In [0]:
from pathlib import Path

import pandas as pd
import torch
import torch.nn.functional as F
import torch.nn as nn
import torch.optim as optim
from google_drive_downloader import GoogleDriveDownloader as gdd
from torch.utils.data import DataLoader, Dataset
from sklearn.feature_extraction.text import CountVectorizer
from tqdm import tqdm, tqdm_notebook

In [2]:
device = torch.device('cuda' if torch.cuda.is_available() else 'cpu')
device

device(type='cuda')

In [3]:
DATA_PATH = 'data/imdb_reviews.csv'
if not Path(DATA_PATH).is_file():
  gdd.download_file_from_google_drive(
      file_id='1zfM5E6HvKIe7f3rEt1V2gBpw5QOSSKQz',
      dest_path = DATA_PATH,
  )

Downloading 1zfM5E6HvKIe7f3rEt1V2gBpw5QOSSKQz into data/imdb_reviews.csv... Done.


In [6]:
# View some example records
pd.read_csv(DATA_PATH).sample(5)

Unnamed: 0,review,label
1208,"Very odd, this seems like a very average movie...",0
4815,I am not afraid of bad movies. I like bad movi...,0
51150,...though for a film that seems to be trying t...,0
48832,I've seen this film criticized with the statem...,1
18263,I've seen the 1973 movie Lost Horizons and rea...,1


In [23]:
len(pd.read_csv(DATA_PATH).iloc[0, 0].split())

168

In [0]:
class Sequences(Dataset):
  def __init__(self, path):
    df = pd.read_csv(path)
    self.vectorizer = CountVectorizer(stop_words='english', max_df=0.99, min_df=0.005)
    self.sequences = self.vectorizer.fit_transform(df.review.tolist())
    self.labels = df.label.tolist()
    self.token2idx = self.vectorizer.vocabulary_
    self.idx2token = {idx: token for token, idx in self.token2idx.items()}
  
  def __getitem__(self, i):
    return self.sequences[i, :].toarray(), self.labels[i]

  def __len__(self):
    return self.sequences.shape[0]

In [64]:
dataset = Sequences(DATA_PATH)
train_loader = DataLoader(dataset, batch_size=4096)

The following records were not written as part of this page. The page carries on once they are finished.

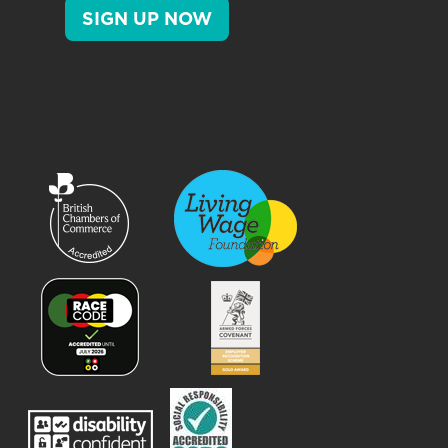
SIGN UP NOW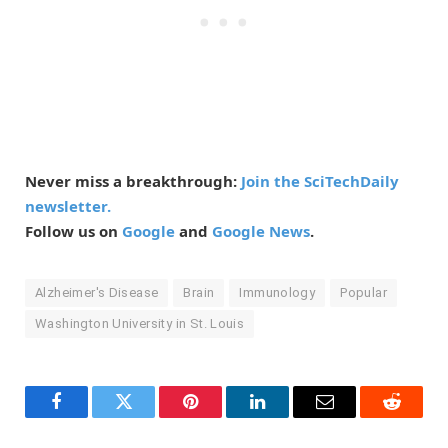
Never miss a breakthrough:
Join the SciTechDaily
newsletter.
Follow us on
Google
and
Google News
.
Alzheimer's Disease
Brain
Immunology
Popular
Washington University in St. Louis
Facebook
Twitter
Pinterest
LinkedIn
Email
Reddit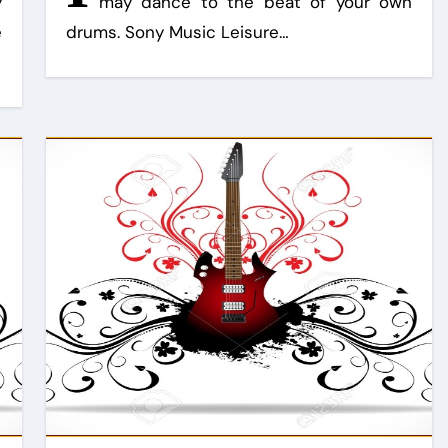
y
may dance to the beat of your own
e
drums. Sony Music Leisure…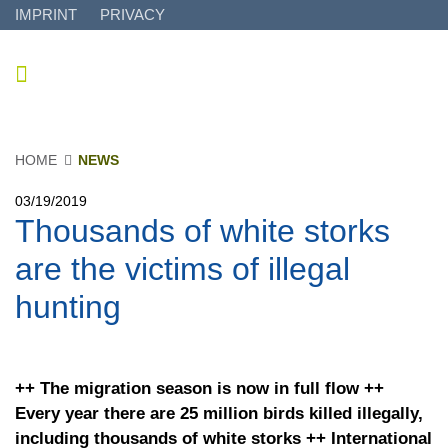
IMPRINT
PRIVACY
HOME
NEWS
03/19/2019
Thousands of white storks
are the victims of illegal
hunting
++ The migration season is now in full flow ++
Every year there are 25 million birds killed illegally,
including thousands of white storks ++ International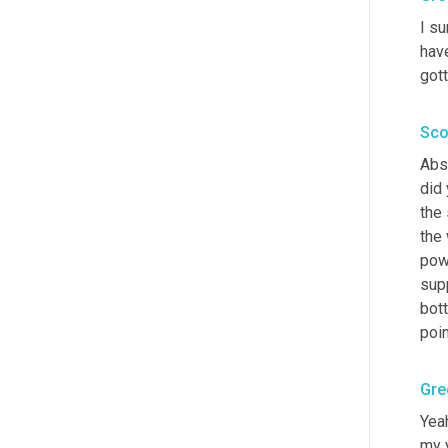
I su
hav
gott
Sco
Abso
did 
the 
the
pow
supp
bott
poin
Gre
Yeah
my y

print(dataset[5][0].shape)

(1, 3028)


In [0]:
class BagOfWordsClassifier(nn.Module):
  def __init__(self, vocab_size, hidden1, hidden2):
    super(BagOfWordsClassifier, self).__init__()
    self.fc1 = nn.Linear(vocab_size, hidden1)
    self.fc2 = nn.Linear(hidden1, hidden2)
    self.fc3 = nn.Linear(hidden2, 1)
    
  def forward(self, inputs):
    x = F.relu(self.fc1(inputs.squeeze(1).float()))
    x = F.relu(self.fc2(x))
    return self.fc3(x)

In [58]:
model = BagOfWordsClassifier(len(dataset.token2idx), 128, 64)
model

BagOfWordsClassifier(
  (fc1): Linear(in_features=3028, out_features=128, bias=True)
  (fc2): Linear(in_features=128, out_features=64, bias=True)
  (fc3): Linear(in_features=64, out_features=1, bias=True)
)

In [0]:
criterion = nn.BCEWithLogitsLoss()
optimizer = optim.Adam([p for p in model.parameters() if p.requires_grad], lr=0.001)

In [60]:
for p in model.parameters():
  if p.requires_grad:
    print(p.shape)

torch.Size([128, 3028])
torch.Size([128])
torch.Size([64, 128])
torch.Size([64])
torch.Size([1, 64])
torch.Size([1])


In [61]:
model.train()
train_losses = []
for epoch in range(3):
  progress_bar = tqdm_notebook(train_loader, leave=False)
  losses = []
  total = 0
  for inputs, target in progress_bar:
    model.zero_grad()

    output = model(inputs)
    loss = criterion(output.squeeze(), target.float())

    loss.backward()

    nn.utils.clip_grad_norm_(model.parameters(), 3)
    
    optimizer.step()

    progress_bar.set_description(f'Loss: {loss.item():.3f}')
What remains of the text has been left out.